Configuration Deep Dive

  • provider: Tells the extension to format requests for the Ollama API structure.
  • model: Must match the tag you pulled in Step 1 exactly.
  • apiBase: The local loopback address. If you are running Ollama in WSL2 but VS Code in Windows, this might remain localhost or require the WSL IP address depending on your networking mode.
  • tabAutocompleteModel: We are reusing R1 for autocomplete here. Note: For faster autocomplete on older hardware, consider pulling qwen2.5-coder:1.5b and using that model specifically for this block.

Step 4: Verification and Usage

Save the config.json file. The extension usually reloads the config automatically.

Open a chat window in Continue (Cmd+L / Ctrl+L) and select DeepSeek R1 (8b) from the dropdown.

Test Prompt

Let's validate the model's knowledge of modern React patterns (Server Components).

Prompt: "Create a Next.js 14 Server Component that fetches data from an API and renders a grid of cards using Tailwind CSS."

Expected Output (DeepSeek R1):

// app/products/page.tsx
import { Product } from "@/types";

async function getProducts(): Promise<Product[]> {
  const res = await fetch('https://api.example.com/products', {
    cache: 'no-store' // dynamic data fetching
  });
  
  if (!res.ok) throw new Error('Failed to fetch products');
  
  return res.json();
}

export default async function ProductsPage() {
  const products = await getProducts();

  return (
    <div className="container mx-auto p-4">
      <h1 className="text-2xl font-bold mb-6">Latest Products</h1>
      <div className="grid grid-cols-1 md:grid-cols-2 lg:grid-cols-3 gap-6">
        {products.map((product) => (
          <div 
            key={product.id} 
            className="border rounded-lg p-4 shadow-sm hover:shadow-md transition-shadow"
          >
            <h2 className="text-xl font-semibold">{product.name}</h2>
            <p className="text-gray-600 mt-2">{product.description}</p>
            <div className="mt-4 font-mono text-blue-600">
              ${product.price.toFixed(2)}
            </div>
          </div>
        ))}
      </div>
    </div>
  );
}

Notice that R1 correctly utilizes async/await directly in the component (valid in RSCs) and uses standard Tailwind utility classes.

Optimization: Avoiding the "Cold Boot" Lag

One common frustration with local LLMs is the delay on the first request.

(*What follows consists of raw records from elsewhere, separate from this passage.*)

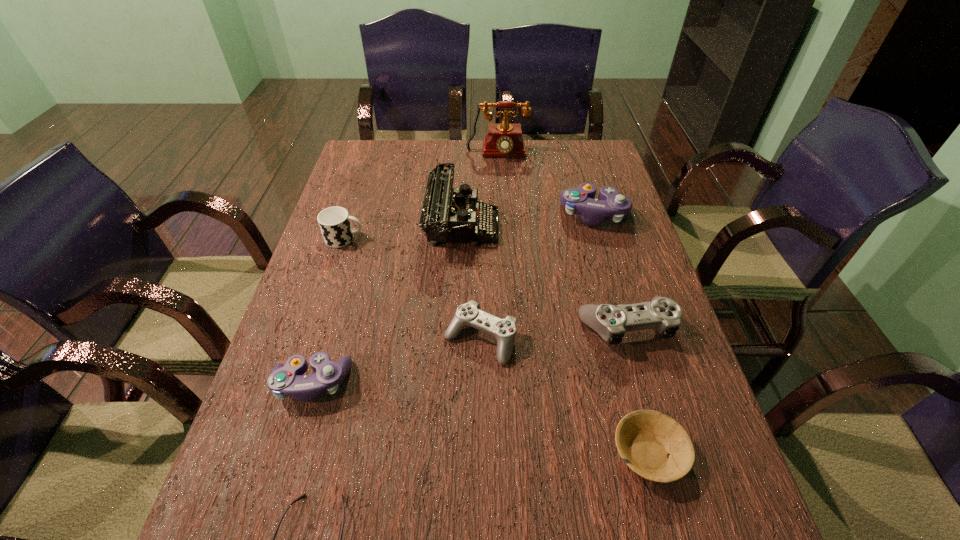 The image size is (960, 540). What are the coordinates of `object positioned at the far edge` in the screenshot? It's located at (503, 140).

At what (x,y) coordinates should I click in order to perform the action: click on cup located in the left edge section of the desktop. Please return your answer as a coordinate pair (x, y). Looking at the image, I should click on (334, 222).

Find the location of `control that is at the left edge`. control that is at the left edge is located at coordinates (285, 380).

At what (x,y) coordinates should I click in order to perform the action: click on bowl located in the right edge section of the desktop. Please return your answer as a coordinate pair (x, y). Looking at the image, I should click on (644, 438).

Locate an element on the screen. blank space at the left edge is located at coordinates (312, 338).

The height and width of the screenshot is (540, 960). Find the location of `free location at the far right corner of the desktop`. free location at the far right corner of the desktop is located at coordinates click(567, 172).

Where is `free space between the farthest control and the left white control`? free space between the farthest control and the left white control is located at coordinates (538, 277).

Where is `free point between the smaller purple control and the cup`? free point between the smaller purple control and the cup is located at coordinates (x=328, y=311).

Find the location of a particular element. This screenshot has width=960, height=540. free spot between the smaller purple control and the right white control is located at coordinates (468, 355).

The height and width of the screenshot is (540, 960). Find the location of `blank region between the black cup and the tallest object`. blank region between the black cup and the tallest object is located at coordinates (420, 197). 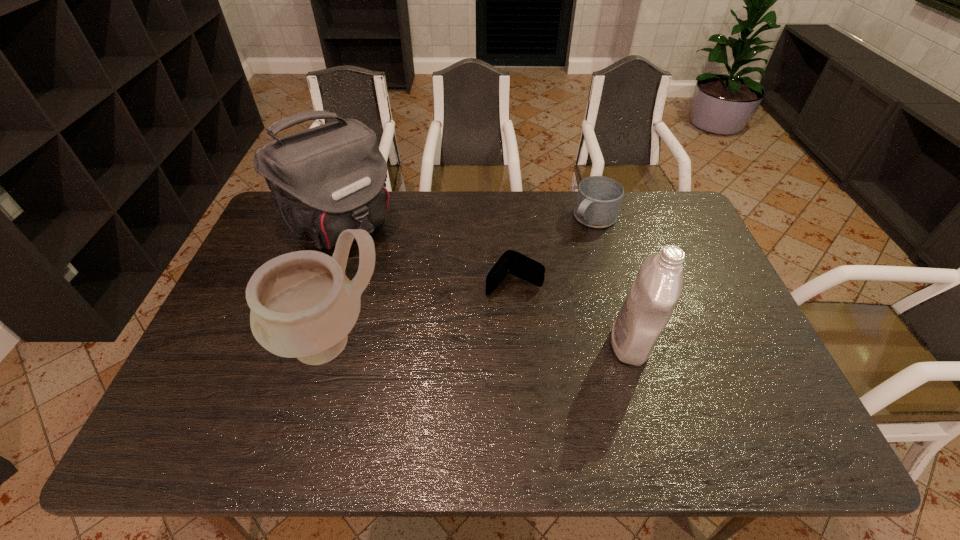 Locate an element on the screen. object positioned at the left edge is located at coordinates (323, 180).

Identify the location of object present at the far left corner. This screenshot has width=960, height=540. (323, 180).

Identify the location of vacant space at the far edge. (443, 217).

Locate an element on the screen. free space at the near edge of the desktop is located at coordinates (578, 393).

The height and width of the screenshot is (540, 960). I want to click on free space at the far right corner, so click(x=652, y=192).

Locate an element on the screen. This screenshot has width=960, height=540. free spot between the pottery and the second shortest object is located at coordinates (463, 280).

The image size is (960, 540). Find the location of `free spot between the detergent and the pottery`. free spot between the detergent and the pottery is located at coordinates (481, 342).

Locate an element on the screen. The image size is (960, 540). unoccupied area between the shoulder bag and the detergent is located at coordinates (486, 284).

Find the location of a particular element. The image size is (960, 540). unoccupied area between the shoulder bag and the third object from left to right is located at coordinates (427, 254).

Find the location of a particular element. Image resolution: width=960 pixels, height=540 pixels. free space between the third object from right to left and the detergent is located at coordinates (572, 314). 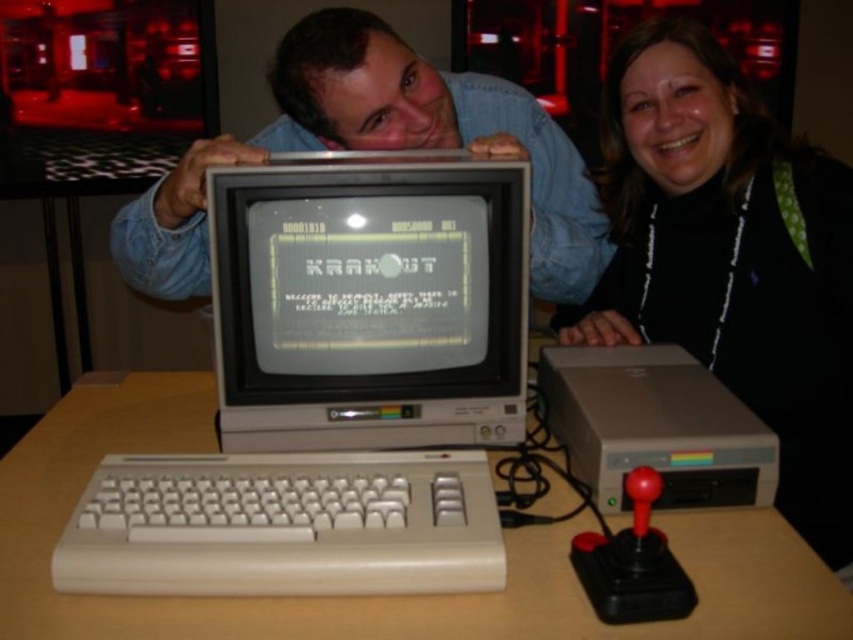 Describe the element at coordinates (730, 259) in the screenshot. I see `black matte jacket at center` at that location.

Is black matte jacket at center below matte gray monitor at center?

Yes.

Does point (740, 280) come farther from viewer compared to point (177, 257)?

Yes, it is behind point (177, 257).

This screenshot has width=853, height=640. In order to click on black matte jacket at center in this screenshot , I will do `click(730, 259)`.

Which is in front, point (809, 340) or point (148, 460)?

Point (148, 460)

Can you confirm if black matte jacket at center is thinner than white plastic keyboard at lower center?

Indeed, black matte jacket at center has a lesser width compared to white plastic keyboard at lower center.

Which is in front, point (618, 298) or point (85, 524)?

Point (85, 524) is in front.

Identify the location of black matte jacket at center. (730, 259).

Is wooden table at center above matte gray monitor at center?

Incorrect, wooden table at center is not positioned above matte gray monitor at center.

Looking at this image, is wooden table at center thinner than matte gray monitor at center?

No, wooden table at center is not thinner than matte gray monitor at center.

Where is `wooden table at center`? The width and height of the screenshot is (853, 640). wooden table at center is located at coordinates (376, 595). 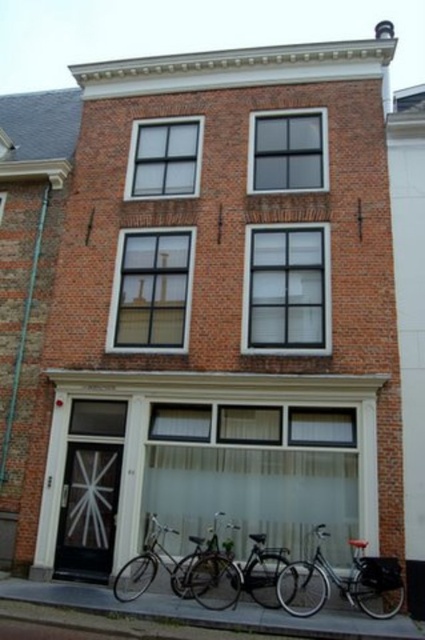 Question: Is matte glass door at lower left further to the viewer compared to transparent glass door at lower left?

Choices:
 (A) no
 (B) yes

Answer: (B)

Question: Which object appears closest to the camera in this image?

Choices:
 (A) shiny silver bicycle at lower center
 (B) matte glass door at lower left
 (C) shiny black bicycle at lower center

Answer: (C)

Question: Which object is farther from the camera taking this photo?

Choices:
 (A) shiny silver bicycle at lower right
 (B) shiny silver bicycle at lower center
 (C) transparent glass door at lower left
 (D) matte glass door at lower left

Answer: (D)

Question: Which of the following is the closest to the observer?

Choices:
 (A) shiny black bicycle at lower center
 (B) matte glass door at lower left
 (C) transparent glass door at lower left

Answer: (A)

Question: Is the position of transparent glass door at lower left more distant than that of shiny black bicycle at lower center?

Choices:
 (A) yes
 (B) no

Answer: (A)

Question: Does matte glass door at lower left have a larger size compared to shiny black bicycle at lower center?

Choices:
 (A) yes
 (B) no

Answer: (B) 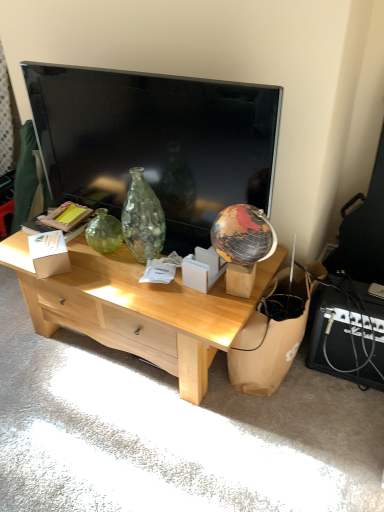 Question: Is the depth of light wood desk at center less than that of white cardboard box at center, which is the first cardboard box from left to right?

Choices:
 (A) no
 (B) yes

Answer: (B)

Question: Are light wood desk at center and white cardboard box at center, which is the first cardboard box from left to right, making contact?

Choices:
 (A) no
 (B) yes

Answer: (A)

Question: Is light wood desk at center shorter than white cardboard box at center, marked as the 2th cardboard box in a right-to-left arrangement?

Choices:
 (A) yes
 (B) no

Answer: (B)

Question: Is light wood desk at center at the right side of white cardboard box at center, marked as the 2th cardboard box in a right-to-left arrangement?

Choices:
 (A) yes
 (B) no

Answer: (A)

Question: Could you tell me if light wood desk at center is turned towards white cardboard box at center, marked as the 2th cardboard box in a right-to-left arrangement?

Choices:
 (A) no
 (B) yes

Answer: (A)

Question: Looking at their shapes, would you say white cardboard box at center, the first cardboard box in the right-to-left sequence, is wider or thinner than light wood desk at center?

Choices:
 (A) thin
 (B) wide

Answer: (A)

Question: Is white cardboard box at center, the first cardboard box in the right-to-left sequence, spatially inside light wood desk at center, or outside of it?

Choices:
 (A) inside
 (B) outside

Answer: (B)

Question: Visually, is white cardboard box at center, which is the 2th cardboard box in left-to-right order, positioned to the left or to the right of light wood desk at center?

Choices:
 (A) right
 (B) left

Answer: (A)

Question: From the image's perspective, is white cardboard box at center, which is the 2th cardboard box in left-to-right order, positioned above or below light wood desk at center?

Choices:
 (A) above
 (B) below

Answer: (A)

Question: Choose the correct answer: Is light wood desk at center inside white cardboard box at center, marked as the 2th cardboard box in a right-to-left arrangement, or outside it?

Choices:
 (A) inside
 (B) outside

Answer: (B)

Question: In the image, is light wood desk at center on the left side or the right side of white cardboard box at center, which is the first cardboard box from left to right?

Choices:
 (A) left
 (B) right

Answer: (B)

Question: From a real-world perspective, is light wood desk at center physically located above or below white cardboard box at center, marked as the 2th cardboard box in a right-to-left arrangement?

Choices:
 (A) above
 (B) below

Answer: (B)

Question: In terms of width, does light wood desk at center look wider or thinner when compared to white cardboard box at center, which is the first cardboard box from left to right?

Choices:
 (A) thin
 (B) wide

Answer: (B)

Question: From a real-world perspective, is brown paper bag at lower right positioned above or below white cardboard box at center, which is the 2th cardboard box in left-to-right order?

Choices:
 (A) above
 (B) below

Answer: (B)

Question: In terms of width, does brown paper bag at lower right look wider or thinner when compared to white cardboard box at center, which is the 2th cardboard box in left-to-right order?

Choices:
 (A) wide
 (B) thin

Answer: (A) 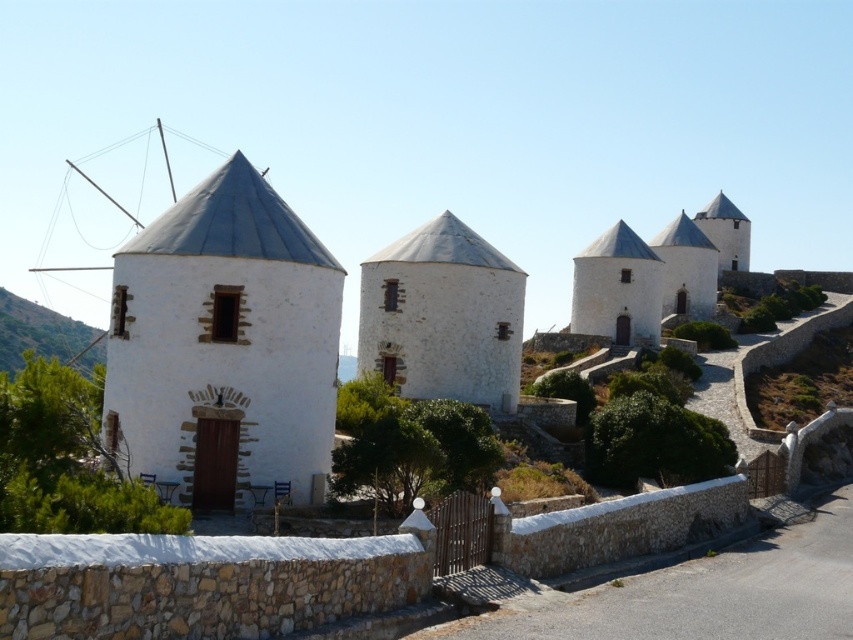 Question: In this image, where is white stone windmill at center located relative to white stone chapel at upper right?

Choices:
 (A) above
 (B) below

Answer: (B)

Question: Estimate the real-world distances between objects in this image. Which object is farther from the white stone windmill at center?

Choices:
 (A) white stone chapel at upper right
 (B) green grass at left

Answer: (B)

Question: Is white stone windmill at left smaller than green grass at left?

Choices:
 (A) no
 (B) yes

Answer: (B)

Question: Which object is the closest to the white stone chapel at upper right?

Choices:
 (A) white stone windmill at center
 (B) white stone windmill at left

Answer: (A)

Question: Considering the real-world distances, which object is farthest from the white stone chapel at upper right?

Choices:
 (A) white stone windmill at left
 (B) green grass at left
 (C) white stone windmill at center

Answer: (B)

Question: Is the position of white stone windmill at left less distant than that of green grass at left?

Choices:
 (A) no
 (B) yes

Answer: (B) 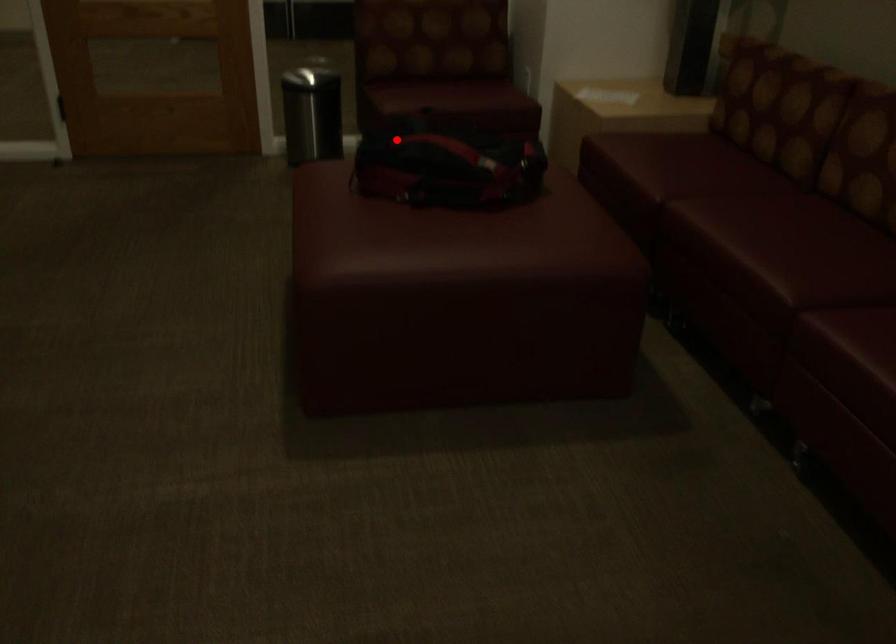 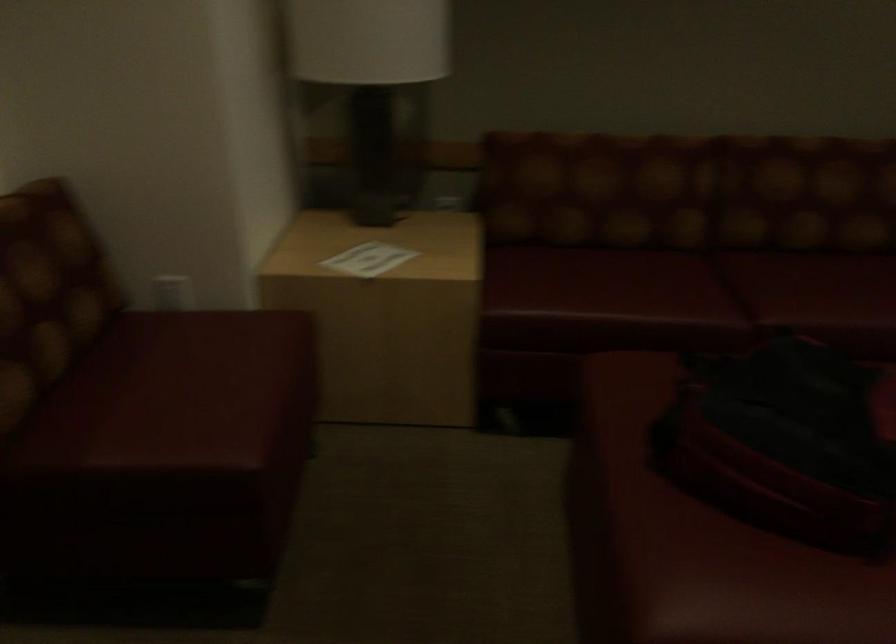 Question: I am providing you with two images of the same scene from different viewpoints. Image1 has a red point marked. In image2, the corresponding 3D location appears at what relative position? Reply with the corresponding letter.

Choices:
 (A) Closer
 (B) Farther

Answer: (A) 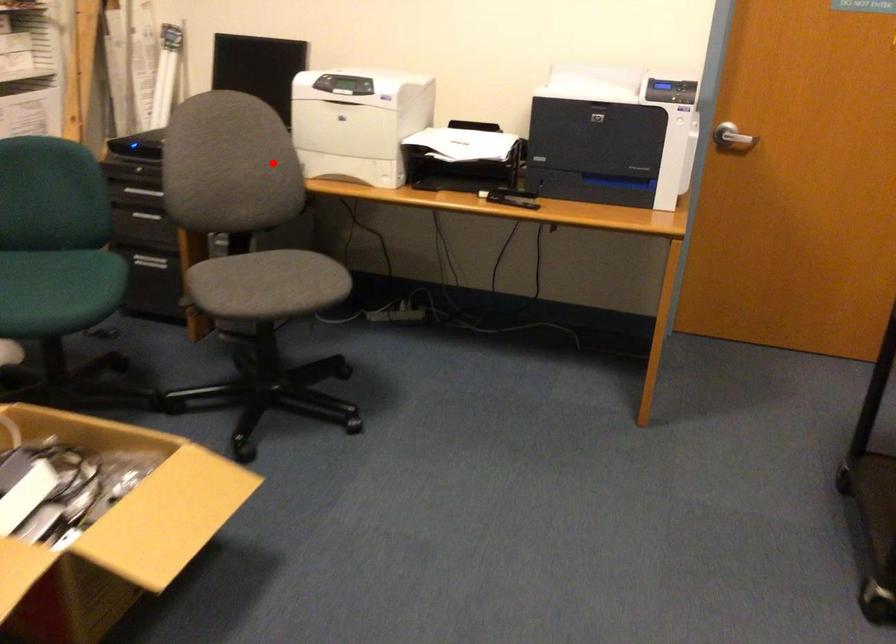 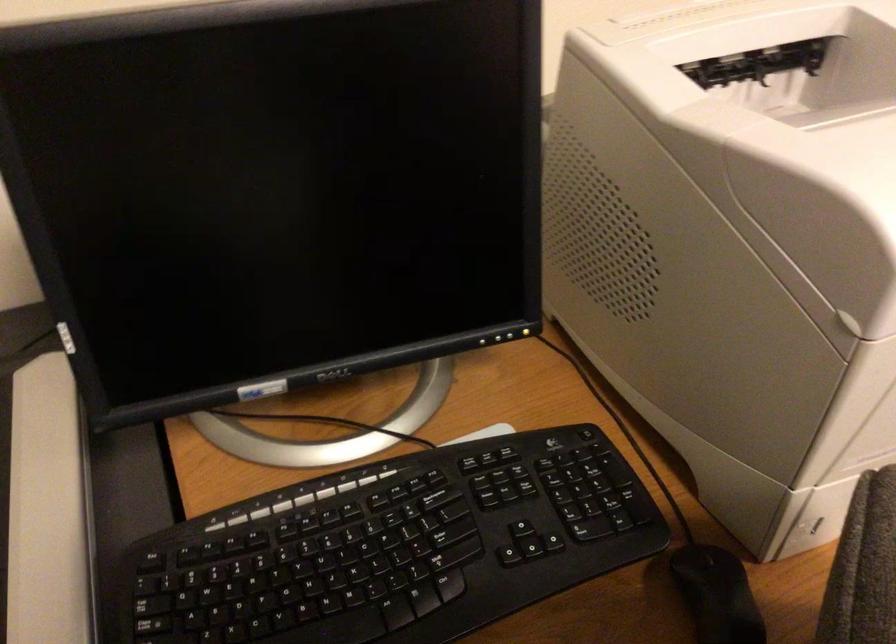 Question: I am providing you with two images of the same scene from different viewpoints. In image1, a red point is highlighted. Considering the same 3D point in image2, which of the following is correct?

Choices:
 (A) It is closer
 (B) It is farther

Answer: (A) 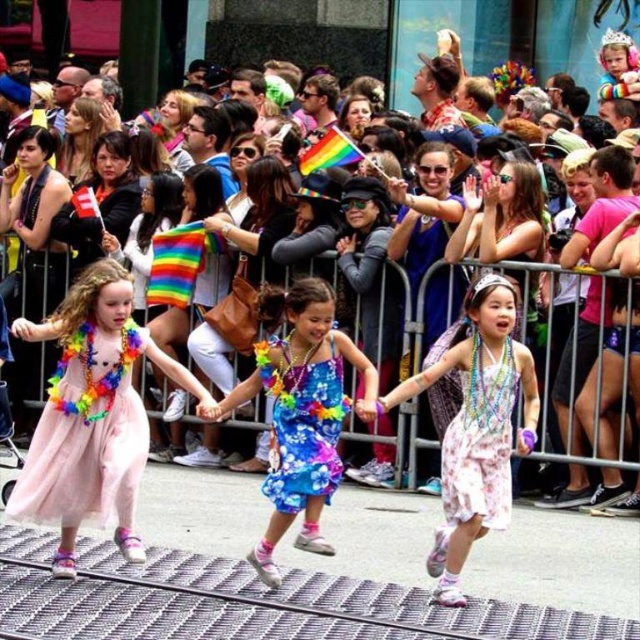 Question: Which point is closer to the camera?

Choices:
 (A) pink tulle dress at center
 (B) floral print fabric dress at center
 (C) floral cotton dress at center

Answer: (A)

Question: Which is nearer to the pink satin dress at lower left?

Choices:
 (A) pink tulle dress at center
 (B) floral print fabric dress at center

Answer: (A)

Question: Among these objects, which one is nearest to the camera?

Choices:
 (A) pink satin dress at lower left
 (B) floral print fabric dress at center
 (C) pink tulle dress at center
 (D) floral fabric dress at center

Answer: (C)

Question: Does pearl beaded necklace at center lie in front of pink satin dress at lower left?

Choices:
 (A) no
 (B) yes

Answer: (B)

Question: Is pink tulle dress at center to the left of pink satin dress at lower left from the viewer's perspective?

Choices:
 (A) no
 (B) yes

Answer: (B)

Question: Where is pink tulle dress at center located in relation to pink satin dress at lower left in the image?

Choices:
 (A) above
 (B) below

Answer: (A) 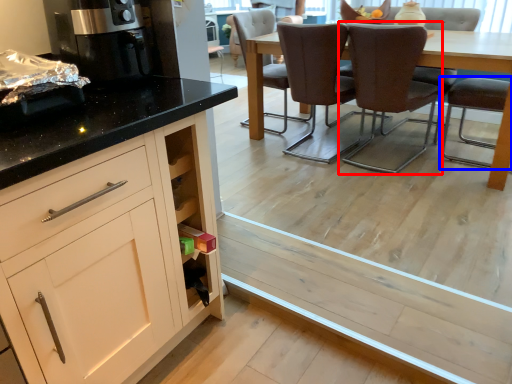 Question: Which of the following is the farthest to the observer, chair (highlighted by a red box) or chair (highlighted by a blue box)?

Choices:
 (A) chair
 (B) chair

Answer: (A) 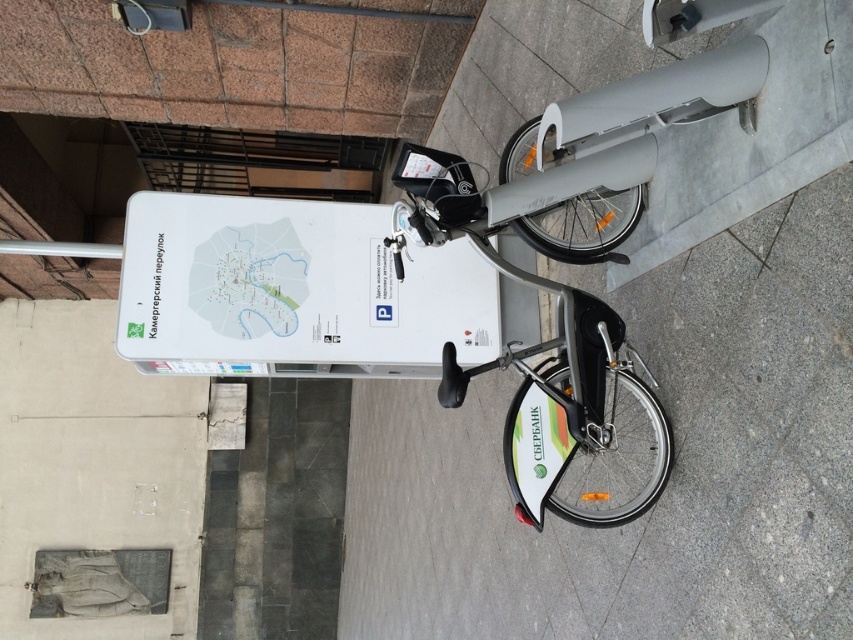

This happens because the model must be loaded from disk into VRAM.

To fix this, you can force the model to stay resident in memory.

  1. Open your terminal.
  2. Run the following curl command to load the model with a defined keep-alive window (e.g., 60 minutes):
curl http://localhost:11434/api/generate -d '{
  "model": "deepseek-r1:8b",
  "keep_alive": "60m"
}'

This ensures that while you are coding, the model remains hot, providing near-instant responses.

Common Pitfalls and Edge Cases

1. The Context Window Limit

DeepSeek R1 generally supports large context windows, but Ollama defaults to a conservative limit (often 2048 or 4096 tokens) to save memory. If the model starts "forgetting" code you just pasted, you need to increase the context context.

In your config.json within the options object:

"options": {
  "num_ctx": 8192
}

Warning: Increasing context size significantly increases RAM usage.

2. High CPU Usage

If you notice your fan spinning loudly and responses are slow (1-2 tokens per second), Ollama is likely falling back to CPU inference. This usually means the model is too large for your GPU VRAM.

The Fix: Downgrade to a smaller quantization or parameter count.

ollama run deepseek-r1:7b-q4_K_M

The q4_K_M tag indicates 4-bit quantization, which reduces memory usage by nearly 50% with minimal loss in reasoning capability.

Conclusion

By coupling DeepSeek R1 with Ollama and VS Code, you have built a development environment that is private by default, cost-effective, and highly capable.

You are no longer dependent on an internet connection to generate code, and your intellectual property never leaves your local machine. As open-weight models continue to close the gap with proprietary giants, the local-first AI stack is becoming the preferred choice for serious engineering teams.